When English professor David Kastan first emailed University President Richard Levin in the middle of the night one year ago about hosting a celebration of Shakespeare at Yale, he wasn’t sure what the President’s response would be. He wasn’t even sure if Levin knew who he was.
“At that point, I had met [Levin] once,” Kastan said. “I started to write an email at about 3 a.m. saying ‘Dear President Levin — I’m not sure you know who I am, but I have an idea.’”
His idea was simple. Kastan, an English professor who came to Yale from Columbia in 2008, wanted to bring attention to the wealth of Shakespeare related resources available through the University’s libraries and other collections by having various arts organizations sponsor events related to the Bard and his works.
Apparently, the man in charge of Yale University shared some of his fascination with Shakespeare. By 6 a.m, Levin had responded to Kastan’s email, telling him to set up an appointment with his secretary.
The result of their conversations is Shakespeare at Yale, a semester-long celebration of Shakespeare that will include performances, lectures, exhibits and other events sponsored by various organizations that will take place in spring 2012. The list of groups participating in the project — which has not been previously announced — includes nearly every major arts organization on campus, as well as several other partners, including the Yale Law School, School of Art, School of Drama and School of Music.

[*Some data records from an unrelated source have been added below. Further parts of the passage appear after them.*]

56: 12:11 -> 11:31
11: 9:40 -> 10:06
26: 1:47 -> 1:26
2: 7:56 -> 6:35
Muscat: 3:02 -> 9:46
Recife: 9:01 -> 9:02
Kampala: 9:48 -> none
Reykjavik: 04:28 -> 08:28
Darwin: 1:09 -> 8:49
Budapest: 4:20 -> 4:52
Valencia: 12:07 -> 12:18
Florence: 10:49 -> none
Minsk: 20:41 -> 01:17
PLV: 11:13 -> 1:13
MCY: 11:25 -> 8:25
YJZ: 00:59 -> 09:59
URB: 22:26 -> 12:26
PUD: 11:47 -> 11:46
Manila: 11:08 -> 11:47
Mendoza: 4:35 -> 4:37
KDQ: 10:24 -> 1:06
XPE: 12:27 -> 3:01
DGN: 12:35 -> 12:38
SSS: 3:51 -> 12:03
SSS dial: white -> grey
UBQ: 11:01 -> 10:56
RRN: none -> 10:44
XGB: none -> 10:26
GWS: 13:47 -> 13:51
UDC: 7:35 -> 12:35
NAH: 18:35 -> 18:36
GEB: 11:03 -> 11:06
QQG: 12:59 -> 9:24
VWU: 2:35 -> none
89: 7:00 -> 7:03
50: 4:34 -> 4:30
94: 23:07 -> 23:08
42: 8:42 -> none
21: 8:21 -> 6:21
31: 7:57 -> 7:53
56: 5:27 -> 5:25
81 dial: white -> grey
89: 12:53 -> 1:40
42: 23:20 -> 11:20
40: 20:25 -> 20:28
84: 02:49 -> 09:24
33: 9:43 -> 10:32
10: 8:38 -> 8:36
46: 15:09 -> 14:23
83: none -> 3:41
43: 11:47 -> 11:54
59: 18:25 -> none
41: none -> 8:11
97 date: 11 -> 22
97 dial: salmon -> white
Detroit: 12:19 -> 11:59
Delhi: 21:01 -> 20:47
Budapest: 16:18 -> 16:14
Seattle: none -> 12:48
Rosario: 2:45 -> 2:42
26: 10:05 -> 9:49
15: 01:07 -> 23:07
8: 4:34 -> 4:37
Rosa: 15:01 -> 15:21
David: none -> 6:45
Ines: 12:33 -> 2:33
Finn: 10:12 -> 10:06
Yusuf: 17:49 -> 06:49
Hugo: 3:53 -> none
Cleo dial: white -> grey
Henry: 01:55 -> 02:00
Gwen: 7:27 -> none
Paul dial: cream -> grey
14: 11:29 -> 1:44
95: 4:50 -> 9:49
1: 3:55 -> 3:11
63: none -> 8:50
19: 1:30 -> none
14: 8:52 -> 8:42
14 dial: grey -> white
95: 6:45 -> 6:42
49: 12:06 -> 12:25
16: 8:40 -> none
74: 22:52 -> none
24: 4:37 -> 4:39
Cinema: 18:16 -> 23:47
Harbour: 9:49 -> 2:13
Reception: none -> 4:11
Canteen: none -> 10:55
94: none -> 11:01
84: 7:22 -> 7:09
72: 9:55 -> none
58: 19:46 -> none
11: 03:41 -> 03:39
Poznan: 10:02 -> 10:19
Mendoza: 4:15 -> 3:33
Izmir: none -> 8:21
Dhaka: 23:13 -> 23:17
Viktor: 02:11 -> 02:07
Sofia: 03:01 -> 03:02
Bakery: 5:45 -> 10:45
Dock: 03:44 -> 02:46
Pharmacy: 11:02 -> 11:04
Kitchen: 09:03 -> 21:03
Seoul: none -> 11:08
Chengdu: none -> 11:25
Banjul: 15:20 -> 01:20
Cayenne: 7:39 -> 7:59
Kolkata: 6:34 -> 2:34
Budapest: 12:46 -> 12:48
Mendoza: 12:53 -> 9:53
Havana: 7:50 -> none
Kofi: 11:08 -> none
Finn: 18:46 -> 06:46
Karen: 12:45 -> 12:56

“Yale has the best collection of early versions of Shakespeare of any university in America,” Kastan said. “Every time I pushed on a door, whether at the Beinecke or the Elizabethan Club, I discovered something else that I didn’t know was here.”
Levin said he thought Kastan’s ideas for using the resources of the Beinecke Rare Book and Manuscript Library and the Yale Center for British Art to celebrate the study of Shakespeare were “really exciting.” He quickly showed Kastan his support by helping him put together a team to work on the project and by providing the project with some discretionary funding, Levin said.
And Levin is not alone in his enthusiasm about the celebration.
Dean of Yale Law School, Robert Post LAW ’77, is one of the more unexpected supporters of the project and has already expressed to Kastan his interest in organizing an event. The Lillian Goldman Law Library is one of four libraries on campus that will sponsor an exhibit as part of Shakespeare at Yale. The Law School’s exhibit will focus on Shakespeare and the Law, including information from Kenjo Yoshino’s LAW ’96 upcoming book on that topic.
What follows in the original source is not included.